In all these ways, churches can have a multifaceted and sometimes substantial economic impact on the local communities and beyond.
PM: Proverbs 24:30-34 in the Bible preaches that “a little sleep, a little slumber, a little folding of the hands to rest — and poverty will come on you like a thief and scarcity like an armed man.” It is said that in the Protestant values of work, savings and trustworthiness are found the roots of capitalism. Conversely, it has been postulated that there is a correlation between economic development and reduced religious participation as people recognize a greater value in working than in praying and attending church services, for example.
So, which is it? Is it fair to say that religious principles undergird America’s economic system and ambition, or that it undercuts both?
YG: It’s important to recognize that the terms “religion” and “economic systems” represent broad and diverse categories. The relationship between the two in the context of American history and culture is intricate and multi-dimensional.
First of all, the impact of religious principles on America’s economic and cultural evolution is undeniable. As you mentioned, Protestantism, proposed by Max Weber, emphasized hard work, thrift and personal responsibility, values that aligned with and promoted capitalist enterprise.
Early American settlers, especially the Puritans, believed in building a “city upon a hill” — a community that would serve as a model for the world. This ambition can be seen as a foundation for the American ethos of exceptionalism and the drive for growth and progress. Also, many religious groups migrated to America in search of religious freedom, and this desire for autonomy can be seen as paralleling the American value of economic freedom and individual entrepreneurship.
Second, the notion that economic development might be associated with reduced religious participation is related to the broader concept of secularization. As economies develop, there are more opportunities for leisure, entertainment and work, especially on weekends.

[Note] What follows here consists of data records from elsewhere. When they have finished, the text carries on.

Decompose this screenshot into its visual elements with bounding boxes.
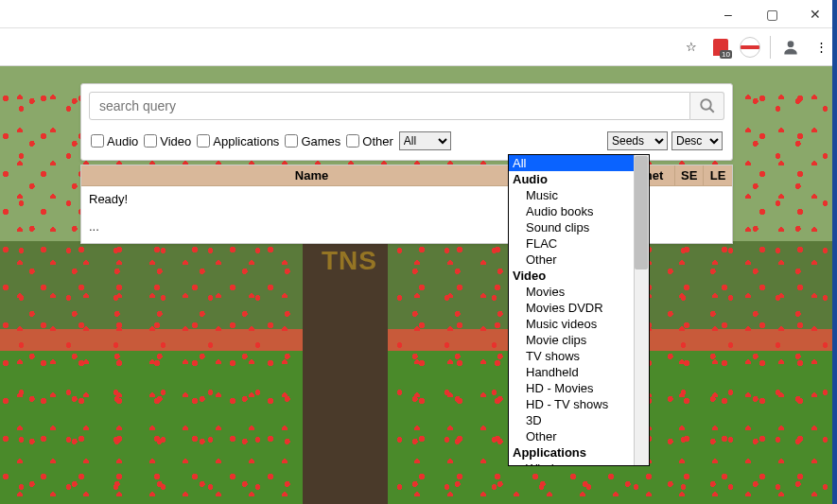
dropdown-option[interactable]: Movie clips (509, 332, 634, 348)
col-name[interactable]: Name (81, 165, 543, 185)
dropdown-option[interactable]: Sound clips (509, 219, 634, 235)
dropdown-option[interactable]: FLAC (509, 235, 634, 252)
dropdown-option[interactable]: Handheld (509, 364, 634, 380)
user-account-icon[interactable] (780, 37, 801, 58)
filter-games-label: Games (301, 134, 340, 148)
category-select[interactable]: All (399, 131, 451, 150)
dropdown-option[interactable]: Other (509, 252, 634, 268)
svg-point-1 (701, 99, 711, 110)
col-se[interactable]: SE (675, 165, 704, 185)
dropdown-option[interactable]: Audio (509, 171, 634, 187)
order-select[interactable]: Desc (671, 131, 723, 150)
dropdown-scrollbar-thumb[interactable] (635, 156, 648, 269)
filter-audio-label: Audio (107, 134, 138, 148)
filter-applications-checkbox[interactable]: Applications (197, 134, 279, 148)
dropdown-option[interactable]: Movies DVDR (509, 300, 634, 316)
profile-avatar-icon[interactable] (740, 37, 760, 58)
window-maximize-button[interactable]: ▢ (750, 0, 793, 28)
svg-point-0 (788, 41, 794, 47)
window-minimize-button[interactable]: – (706, 0, 750, 28)
dropdown-option[interactable]: HD - TV shows (509, 396, 634, 412)
dropdown-option[interactable]: Music videos (509, 316, 634, 332)
dropdown-option[interactable]: Other (509, 428, 634, 444)
dropdown-option[interactable]: Movies (509, 284, 634, 300)
extension-icon[interactable]: 10 (711, 38, 730, 57)
dropdown-option[interactable]: Audio books (509, 203, 634, 219)
filter-other-label: Other (362, 134, 393, 148)
dropdown-option[interactable]: 3D (509, 412, 634, 428)
filter-games-checkbox[interactable]: Games (285, 134, 340, 148)
dropdown-scrollbar[interactable] (634, 155, 649, 465)
search-button[interactable] (690, 92, 724, 120)
filter-video-checkbox[interactable]: Video (144, 134, 191, 148)
bookmark-star-icon[interactable]: ☆ (681, 37, 702, 58)
dropdown-option[interactable]: Music (509, 187, 634, 203)
dropdown-option[interactable]: Video (509, 268, 634, 284)
dropdown-option[interactable]: Windows (509, 461, 634, 466)
toolbar-divider (770, 36, 771, 59)
category-dropdown-popup[interactable]: AllAudioMusicAudio booksSound clipsFLACO… (508, 154, 650, 466)
menu-dots-icon[interactable]: ⋮ (811, 37, 831, 58)
window-titlebar: – ▢ ✕ (0, 0, 837, 28)
filter-other-checkbox[interactable]: Other (346, 134, 393, 148)
sort-select[interactable]: Seeds (607, 131, 668, 150)
dropdown-option[interactable]: TV shows (509, 348, 634, 364)
dropdown-option[interactable]: HD - Movies (509, 380, 634, 396)
filter-video-label: Video (160, 134, 191, 148)
filter-audio-checkbox[interactable]: Audio (91, 134, 138, 148)
search-panel: Audio Video Applications Games Other All… (80, 83, 733, 161)
dropdown-option[interactable]: Applications (509, 444, 634, 461)
watermark-text: TNS (322, 246, 377, 276)
filter-applications-label: Applications (213, 134, 279, 148)
window-close-button[interactable]: ✕ (793, 0, 837, 28)
search-input[interactable] (89, 92, 690, 120)
extension-count-badge: 10 (720, 50, 732, 59)
col-le[interactable]: LE (704, 165, 732, 185)
right-edge-strip (832, 0, 837, 504)
svg-line-2 (709, 108, 714, 113)
dropdown-option[interactable]: All (509, 155, 634, 171)
browser-toolbar: ☆ 10 ⋮ (0, 28, 837, 66)
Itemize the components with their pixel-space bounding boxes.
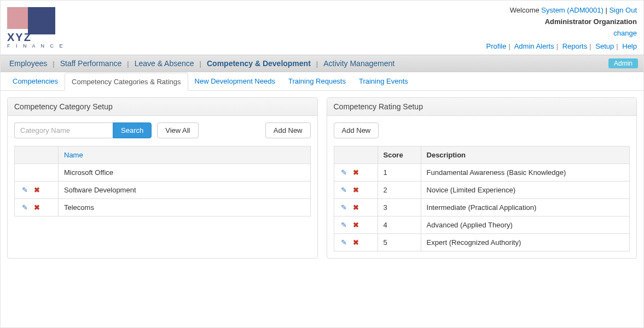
nav-staff-performance[interactable]: Staff Performance bbox=[57, 59, 125, 68]
score-cell: 1 bbox=[378, 164, 421, 181]
org-name: Administrator Organization bbox=[486, 16, 637, 28]
col-actions bbox=[334, 147, 378, 164]
rating-addnew-button[interactable]: Add New bbox=[334, 122, 379, 138]
table-row: ✎✖4Advanced (Applied Theory) bbox=[334, 216, 630, 234]
delete-icon[interactable]: ✖ bbox=[352, 203, 361, 212]
delete-icon[interactable]: ✖ bbox=[352, 221, 361, 229]
col-score: Score bbox=[378, 147, 421, 164]
setup-link[interactable]: Setup bbox=[595, 42, 614, 50]
edit-icon[interactable]: ✎ bbox=[340, 221, 349, 229]
description-cell: Novice (Limited Experience) bbox=[421, 181, 629, 199]
edit-icon[interactable]: ✎ bbox=[20, 186, 29, 194]
category-name-cell: Microsoft Office bbox=[59, 164, 311, 181]
table-row: ✎✖Telecoms bbox=[15, 199, 311, 216]
col-name[interactable]: Name bbox=[59, 147, 311, 164]
category-table: Name Microsoft Office✎✖Software Developm… bbox=[14, 146, 311, 216]
logo-text: XYZ bbox=[7, 31, 32, 44]
sub-nav: Competencies Competency Categories & Rat… bbox=[1, 72, 643, 91]
welcome-label: Welcome bbox=[510, 6, 539, 14]
logo-subtext: F I N A N C E bbox=[7, 43, 65, 49]
rating-panel: Competency Rating Setup Add New Score De… bbox=[327, 97, 637, 259]
table-row: ✎✖Software Development bbox=[15, 181, 311, 199]
header-right: Welcome System (ADM0001) | Sign Out Admi… bbox=[486, 5, 637, 52]
nav-competency-development[interactable]: Competency & Development bbox=[204, 59, 314, 68]
edit-icon[interactable]: ✎ bbox=[340, 168, 349, 177]
table-row: ✎✖5Expert (Recognized Authority) bbox=[334, 234, 630, 251]
logo: XYZ F I N A N C E bbox=[7, 5, 67, 49]
profile-link[interactable]: Profile bbox=[486, 42, 507, 50]
edit-icon[interactable]: ✎ bbox=[340, 203, 349, 212]
nav-employees[interactable]: Employees bbox=[6, 59, 50, 68]
main-nav-items: Employees| Staff Performance| Leave & Ab… bbox=[6, 59, 398, 68]
tab-training-requests[interactable]: Training Requests bbox=[282, 73, 352, 91]
category-toolbar: Search View All Add New bbox=[14, 122, 311, 138]
admin-alerts-link[interactable]: Admin Alerts bbox=[514, 42, 554, 50]
category-search-input[interactable] bbox=[14, 122, 113, 138]
admin-badge[interactable]: Admin bbox=[608, 58, 638, 68]
rating-table: Score Description ✎✖1Fundamental Awarene… bbox=[334, 146, 630, 251]
search-button[interactable]: Search bbox=[113, 122, 152, 138]
edit-icon[interactable]: ✎ bbox=[340, 186, 349, 194]
delete-icon[interactable]: ✖ bbox=[32, 186, 41, 194]
category-panel: Competency Category Setup Search View Al… bbox=[7, 97, 318, 259]
rating-toolbar: Add New bbox=[334, 122, 630, 138]
description-cell: Intermediate (Practical Application) bbox=[421, 199, 629, 216]
delete-icon[interactable]: ✖ bbox=[352, 168, 361, 177]
category-panel-title: Competency Category Setup bbox=[8, 98, 317, 116]
category-addnew-button[interactable]: Add New bbox=[265, 122, 311, 138]
tab-development-needs[interactable]: New Development Needs bbox=[188, 73, 282, 91]
score-cell: 2 bbox=[378, 181, 421, 199]
content: Competency Category Setup Search View Al… bbox=[1, 91, 643, 265]
signout-link[interactable]: Sign Out bbox=[609, 6, 637, 14]
delete-icon[interactable]: ✖ bbox=[32, 203, 41, 212]
table-row: ✎✖2Novice (Limited Experience) bbox=[334, 181, 630, 199]
table-row: ✎✖1Fundamental Awareness (Basic Knowledg… bbox=[334, 164, 630, 181]
tab-competencies[interactable]: Competencies bbox=[6, 73, 65, 91]
viewall-button[interactable]: View All bbox=[157, 122, 198, 138]
help-link[interactable]: Help bbox=[622, 42, 637, 50]
score-cell: 4 bbox=[378, 216, 421, 234]
nav-leave-absence[interactable]: Leave & Absence bbox=[131, 59, 198, 68]
edit-icon[interactable]: ✎ bbox=[20, 203, 29, 212]
score-cell: 5 bbox=[378, 234, 421, 251]
col-actions bbox=[15, 147, 59, 164]
rating-panel-title: Competency Rating Setup bbox=[327, 98, 637, 116]
category-name-cell: Software Development bbox=[59, 181, 311, 199]
description-cell: Expert (Recognized Authority) bbox=[421, 234, 629, 251]
delete-icon[interactable]: ✖ bbox=[352, 186, 361, 194]
header: XYZ F I N A N C E Welcome System (ADM000… bbox=[1, 1, 643, 52]
change-org-link[interactable]: change bbox=[613, 29, 637, 37]
user-link[interactable]: System (ADM0001) bbox=[541, 6, 603, 14]
description-cell: Advanced (Applied Theory) bbox=[421, 216, 629, 234]
logo-shape-blue bbox=[28, 7, 55, 34]
score-cell: 3 bbox=[378, 199, 421, 216]
main-nav: Employees| Staff Performance| Leave & Ab… bbox=[1, 55, 643, 72]
table-row: ✎✖3Intermediate (Practical Application) bbox=[334, 199, 630, 216]
col-description: Description bbox=[421, 147, 629, 164]
reports-link[interactable]: Reports bbox=[562, 42, 588, 50]
tab-categories-ratings[interactable]: Competency Categories & Ratings bbox=[65, 73, 188, 91]
table-row: Microsoft Office bbox=[15, 164, 311, 181]
edit-icon[interactable]: ✎ bbox=[340, 238, 349, 247]
tab-training-events[interactable]: Training Events bbox=[352, 73, 415, 91]
nav-activity-management[interactable]: Activity Management bbox=[320, 59, 398, 68]
description-cell: Fundamental Awareness (Basic Knowledge) bbox=[421, 164, 629, 181]
category-name-cell: Telecoms bbox=[59, 199, 311, 216]
header-links: Profile| Admin Alerts| Reports| Setup| H… bbox=[486, 41, 637, 52]
delete-icon[interactable]: ✖ bbox=[352, 238, 361, 247]
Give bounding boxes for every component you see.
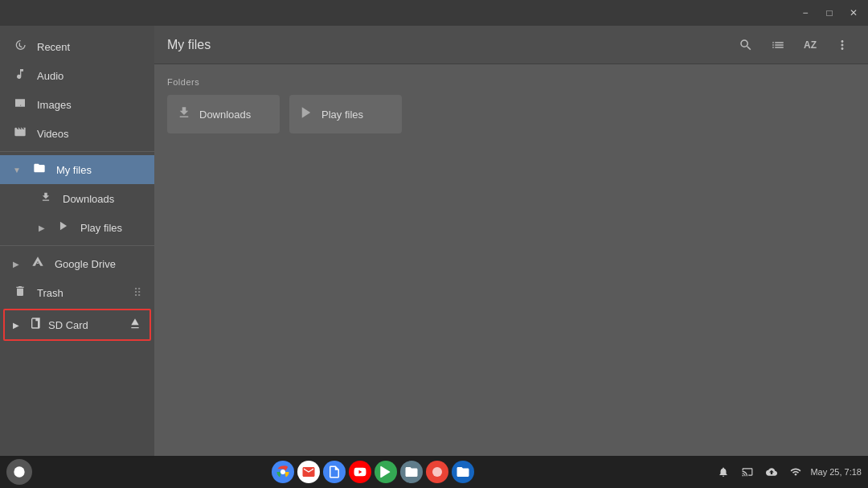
videos-icon — [13, 125, 27, 141]
taskbar-files-2[interactable] — [452, 461, 474, 483]
videos-label: Videos — [37, 128, 69, 140]
datetime-display: May 25, 7:18 — [810, 467, 862, 477]
audio-label: Audio — [37, 70, 63, 82]
drag-handle-icon: ⠿ — [133, 286, 141, 299]
play-files-folder-icon — [299, 105, 313, 123]
title-bar: − □ ✕ — [0, 0, 868, 26]
date-label: May 25, — [810, 467, 841, 477]
sidebar-item-audio[interactable]: Audio — [0, 61, 154, 90]
sort-button[interactable]: AZ — [797, 32, 823, 58]
more-options-button[interactable] — [829, 32, 855, 58]
downloads-folder-name: Downloads — [199, 109, 251, 121]
play-files-icon — [56, 220, 71, 235]
downloads-folder-icon — [177, 105, 191, 123]
sidebar-item-trash[interactable]: Trash ⠿ — [0, 278, 154, 307]
downloads-label: Downloads — [63, 193, 114, 205]
sd-card-icon — [27, 317, 42, 333]
taskbar-unknown-app[interactable] — [426, 461, 448, 483]
taskbar: May 25, 7:18 — [0, 456, 868, 488]
app-body: Recent Audio Images Vid — [0, 26, 868, 458]
google-drive-label: Google Drive — [55, 258, 116, 270]
minimize-button[interactable]: − — [794, 3, 817, 23]
sidebar-item-google-drive[interactable]: ▶ Google Drive — [0, 249, 154, 278]
list-view-button[interactable] — [765, 32, 791, 58]
sidebar-sub-my-files: Downloads ▶ Play files — [0, 184, 154, 242]
sd-card-label: SD Card — [48, 319, 88, 331]
window-controls: − □ ✕ — [794, 3, 865, 23]
wifi-icon[interactable] — [786, 462, 805, 482]
screen-mirror-icon[interactable] — [738, 462, 757, 482]
downloads-icon — [39, 191, 53, 206]
eject-icon[interactable] — [129, 318, 141, 333]
taskbar-files[interactable] — [400, 461, 423, 483]
taskbar-docs[interactable] — [323, 461, 346, 483]
taskbar-apps — [32, 461, 714, 483]
my-files-chevron: ▼ — [13, 166, 21, 174]
search-button[interactable] — [733, 32, 759, 58]
images-icon — [13, 96, 27, 113]
maximize-button[interactable]: □ — [818, 3, 841, 23]
launcher-button[interactable] — [6, 459, 32, 485]
sidebar-item-recent[interactable]: Recent — [0, 32, 154, 61]
images-label: Images — [37, 99, 72, 111]
sidebar-item-images[interactable]: Images — [0, 90, 154, 119]
folders-grid: Downloads Play files — [167, 95, 855, 133]
toolbar: My files AZ — [154, 26, 868, 64]
page-title: My files — [167, 38, 727, 52]
close-button[interactable]: ✕ — [842, 3, 865, 23]
sidebar-item-my-files[interactable]: ▼ My files — [0, 155, 154, 184]
recent-icon — [13, 39, 27, 55]
taskbar-youtube[interactable] — [349, 461, 371, 483]
my-files-icon — [32, 162, 47, 178]
sidebar-item-videos[interactable]: Videos — [0, 119, 154, 148]
svg-point-3 — [280, 470, 285, 474]
sidebar-divider-1 — [0, 151, 154, 152]
folder-card-play-files[interactable]: Play files — [289, 95, 402, 133]
audio-icon — [13, 68, 27, 84]
folders-section-label: Folders — [167, 77, 855, 87]
taskbar-gmail[interactable] — [297, 461, 320, 483]
sidebar-item-sd-card[interactable]: ▶ SD Card — [3, 309, 151, 341]
play-files-chevron: ▶ — [39, 223, 45, 232]
play-files-label: Play files — [80, 222, 122, 234]
sd-card-chevron: ▶ — [13, 321, 19, 330]
taskbar-play-store[interactable] — [375, 461, 397, 483]
svg-marker-1 — [302, 107, 311, 118]
content-area: Folders Downloads Play files — [154, 64, 868, 458]
play-files-folder-name: Play files — [321, 109, 363, 121]
folder-card-downloads[interactable]: Downloads — [167, 95, 280, 133]
upload-icon[interactable] — [762, 462, 781, 482]
google-drive-chevron: ▶ — [13, 260, 19, 269]
notification-icon[interactable] — [714, 462, 733, 482]
sidebar-item-downloads[interactable]: Downloads — [13, 184, 154, 213]
sidebar-item-play-files[interactable]: ▶ Play files — [13, 213, 154, 242]
my-files-label: My files — [56, 164, 92, 176]
time-label: 7:18 — [845, 467, 862, 477]
taskbar-chrome[interactable] — [272, 461, 294, 483]
trash-label: Trash — [37, 287, 63, 299]
google-drive-icon — [31, 256, 45, 272]
sidebar: Recent Audio Images Vid — [0, 26, 154, 458]
files-window: − □ ✕ Recent Audio — [0, 0, 868, 458]
sort-az-icon: AZ — [804, 39, 817, 51]
trash-icon — [13, 285, 27, 301]
sidebar-divider-2 — [0, 245, 154, 246]
recent-label: Recent — [37, 41, 70, 53]
svg-marker-0 — [60, 222, 67, 231]
main-content: My files AZ Folders — [154, 26, 868, 458]
svg-point-4 — [432, 467, 442, 477]
svg-point-2 — [14, 466, 24, 477]
taskbar-right: May 25, 7:18 — [714, 462, 862, 482]
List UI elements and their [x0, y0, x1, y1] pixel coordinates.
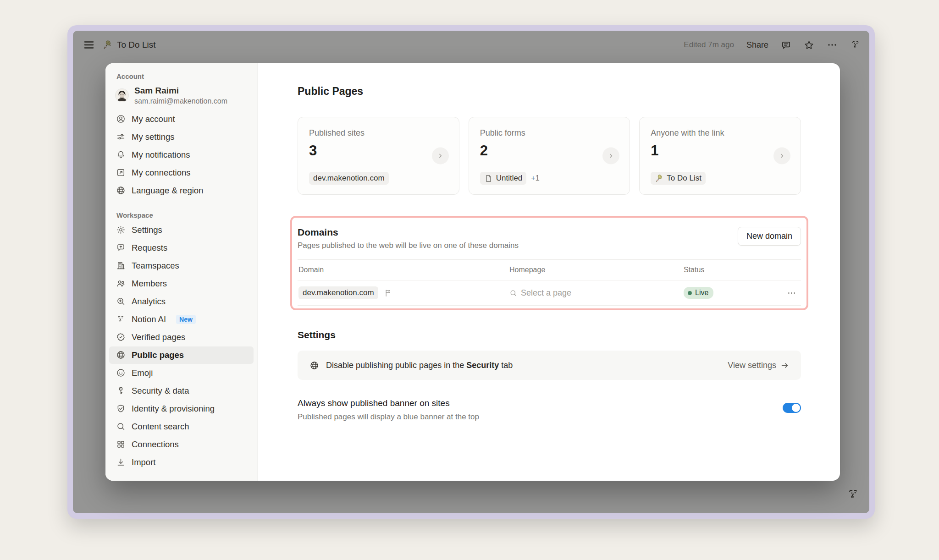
chevron-right-icon[interactable] — [773, 148, 790, 165]
homepage-select[interactable]: Select a page — [509, 288, 684, 298]
sidebar-item-settings[interactable]: Settings — [109, 221, 254, 239]
panel-title: Public Pages — [298, 85, 801, 98]
sidebar-item-my-notifications[interactable]: My notifications — [109, 146, 254, 164]
sidebar-item-analytics[interactable]: Analytics — [109, 293, 254, 310]
new-domain-button[interactable]: New domain — [738, 227, 801, 246]
view-settings-link[interactable]: View settings — [728, 361, 789, 370]
chevron-right-icon[interactable] — [432, 148, 449, 165]
chevron-right-icon[interactable] — [602, 148, 619, 165]
sidebar-item-emoji[interactable]: Emoji — [109, 364, 254, 382]
sidebar-item-verified-pages[interactable]: Verified pages — [109, 329, 254, 346]
live-dot — [688, 291, 692, 295]
import-download-icon — [116, 457, 126, 467]
banner-toggle-row: Always show published banner on sites Pu… — [298, 398, 801, 422]
arrow-out-box-icon — [116, 168, 126, 177]
search-icon — [509, 289, 517, 297]
sidebar-item-content-search[interactable]: Content search — [109, 418, 254, 435]
avatar — [116, 89, 128, 102]
globe-icon — [309, 361, 319, 370]
site-chip[interactable]: dev.makenotion.com — [309, 172, 389, 185]
user-name: Sam Raimi — [134, 86, 227, 96]
new-badge: New — [176, 315, 196, 324]
people-icon — [116, 279, 126, 288]
user-email: sam.raimi@makenotion.com — [134, 97, 227, 105]
page-chip[interactable]: To Do List — [651, 172, 706, 185]
domains-table-header: Domain Homepage Status — [298, 260, 801, 280]
verified-badge-icon — [116, 332, 126, 342]
request-bubble-icon — [116, 243, 126, 253]
person-circle-icon — [116, 114, 126, 124]
toggle-subtitle: Published pages will display a blue bann… — [298, 412, 479, 422]
sidebar-item-connections[interactable]: Connections — [109, 436, 254, 453]
key-icon — [116, 386, 126, 395]
analytics-magnifier-icon — [116, 296, 126, 306]
domains-section-highlighted: Domains Pages published to the web will … — [290, 216, 808, 310]
sliders-icon — [116, 132, 126, 142]
toggle-knob — [792, 404, 800, 412]
building-icon — [116, 261, 126, 270]
bell-icon — [116, 150, 126, 159]
settings-modal: Account Sam Raimi sam.raimi@makenotion.c… — [105, 63, 840, 481]
sidebar-item-members[interactable]: Members — [109, 275, 254, 292]
grid-icon — [116, 439, 126, 449]
sidebar-item-requests[interactable]: Requests — [109, 239, 254, 257]
sidebar-item-import[interactable]: Import — [109, 454, 254, 471]
row-more-icon[interactable] — [787, 288, 800, 298]
sidebar-item-notion-ai[interactable]: Notion AI New — [109, 311, 254, 328]
form-chip[interactable]: Untitled — [480, 172, 527, 185]
sidebar-item-identity-provisioning[interactable]: Identity & provisioning — [109, 400, 254, 417]
account-section-label: Account — [109, 70, 254, 82]
settings-title: Settings — [298, 329, 801, 340]
sidebar-item-my-connections[interactable]: My connections — [109, 164, 254, 181]
public-forms-card[interactable]: Public forms 2 Untitled +1 — [469, 117, 630, 195]
link-pages-count: 1 — [651, 143, 790, 159]
public-forms-count: 2 — [480, 143, 619, 159]
globe-icon — [116, 350, 126, 360]
sidebar-item-public-pages[interactable]: Public pages — [109, 346, 254, 364]
published-sites-card[interactable]: Published sites 3 dev.makenotion.com — [298, 117, 459, 195]
domain-table-row: dev.makenotion.com Select a page Live — [298, 280, 801, 306]
gear-icon — [116, 225, 126, 235]
public-pages-panel: Public Pages Published sites 3 dev.maken… — [258, 63, 840, 481]
sidebar-item-language-region[interactable]: Language & region — [109, 182, 254, 199]
published-sites-count: 3 — [309, 143, 448, 159]
sidebar-item-my-settings[interactable]: My settings — [109, 128, 254, 146]
sidebar-item-teamspaces[interactable]: Teamspaces — [109, 257, 254, 275]
search-icon — [116, 422, 126, 431]
domains-title: Domains — [298, 227, 519, 238]
shield-check-icon — [116, 404, 126, 413]
column-domain: Domain — [298, 266, 509, 274]
domain-chip[interactable]: dev.makenotion.com — [298, 286, 378, 299]
flag-icon[interactable] — [384, 289, 392, 297]
sidebar-item-security-data[interactable]: Security & data — [109, 382, 254, 400]
arrow-right-icon — [780, 361, 789, 370]
banner-text: Disable publishing public pages in the S… — [326, 361, 513, 370]
user-profile[interactable]: Sam Raimi sam.raimi@makenotion.com — [109, 82, 254, 110]
summary-cards: Published sites 3 dev.makenotion.com Pub… — [298, 117, 801, 195]
published-banner-toggle[interactable] — [783, 403, 801, 413]
toggle-title: Always show published banner on sites — [298, 398, 479, 408]
domains-subtitle: Pages published to the web will be live … — [298, 241, 519, 250]
homepage-placeholder: Select a page — [521, 288, 571, 298]
badminton-emoji-icon — [655, 174, 663, 183]
smiley-icon — [116, 368, 126, 378]
status-badge: Live — [684, 287, 713, 299]
workspace-section-label: Workspace — [109, 209, 254, 221]
globe-icon — [116, 186, 126, 195]
sidebar-item-my-account[interactable]: My account — [109, 110, 254, 128]
column-homepage: Homepage — [509, 266, 684, 274]
security-banner: Disable publishing public pages in the S… — [298, 351, 801, 380]
page-icon — [484, 174, 493, 183]
settings-sidebar: Account Sam Raimi sam.raimi@makenotion.c… — [105, 63, 258, 481]
notion-ai-icon — [116, 314, 126, 324]
column-status: Status — [684, 266, 775, 274]
anyone-with-link-card[interactable]: Anyone with the link 1 — [639, 117, 801, 195]
more-forms-count: +1 — [531, 174, 539, 182]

The opportunity cost of spending time in religious activities, such as attending a church service, might rise when there are other appealing options available. This is true for many European countries.
The U.S. remains an outlier. It’s a highly developed country with persistently high levels of religious belief and participation. Additionally, the reduction of religious affiliation we are observing today might reflect the fact that many individuals are moving away from organized religion. However, the personal level of religious beliefs, such as a connection to supernatural beings, has remained relatively constant during the past several decades (e.g., over 80% of Americans believe in God).